Task details ▸
Return, word for word, only the lines of the data below that lie between the line with "封じられた聖塔 リドルアナの開放と" and the line with "購入後1年間の保証付き。不具合時も保証規定に沿って対応し、安心し", those two lines included.

Supplied material ▸
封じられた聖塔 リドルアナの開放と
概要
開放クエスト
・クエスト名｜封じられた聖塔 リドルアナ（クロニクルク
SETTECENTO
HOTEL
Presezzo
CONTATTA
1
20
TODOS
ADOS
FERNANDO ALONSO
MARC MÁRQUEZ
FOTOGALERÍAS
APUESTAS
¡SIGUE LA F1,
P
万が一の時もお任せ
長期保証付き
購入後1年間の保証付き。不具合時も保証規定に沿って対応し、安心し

--

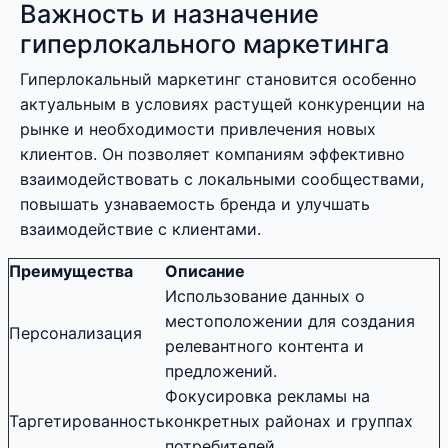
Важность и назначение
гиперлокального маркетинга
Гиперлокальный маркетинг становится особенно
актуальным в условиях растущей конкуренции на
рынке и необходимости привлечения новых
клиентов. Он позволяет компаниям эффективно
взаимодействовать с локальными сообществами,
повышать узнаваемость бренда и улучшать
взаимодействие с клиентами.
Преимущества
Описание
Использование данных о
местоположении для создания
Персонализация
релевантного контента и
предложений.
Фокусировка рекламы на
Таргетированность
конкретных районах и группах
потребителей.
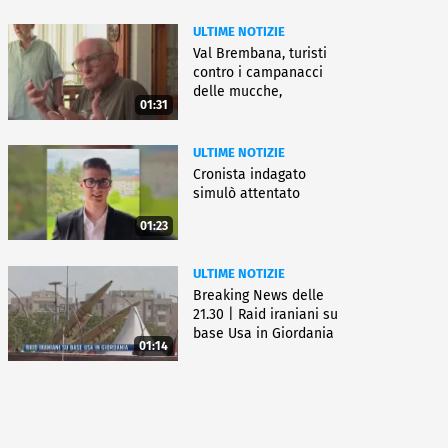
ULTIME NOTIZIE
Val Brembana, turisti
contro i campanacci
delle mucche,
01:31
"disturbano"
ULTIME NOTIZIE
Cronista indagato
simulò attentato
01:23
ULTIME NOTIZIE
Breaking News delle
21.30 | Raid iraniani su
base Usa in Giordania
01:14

Result for this task ▸
封じられた聖塔 リドルアナの開放と
概要
開放クエスト
・クエスト名｜封じられた聖塔 リドルアナ（クロニクルク
SETTECENTO
HOTEL
Presezzo
CONTATTA
1
20
TODOS
ADOS
FERNANDO ALONSO
MARC MÁRQUEZ
FOTOGALERÍAS
APUESTAS
¡SIGUE LA F1,
P
万が一の時もお任せ
長期保証付き
購入後1年間の保証付き。不具合時も保証規定に沿って対応し、安心し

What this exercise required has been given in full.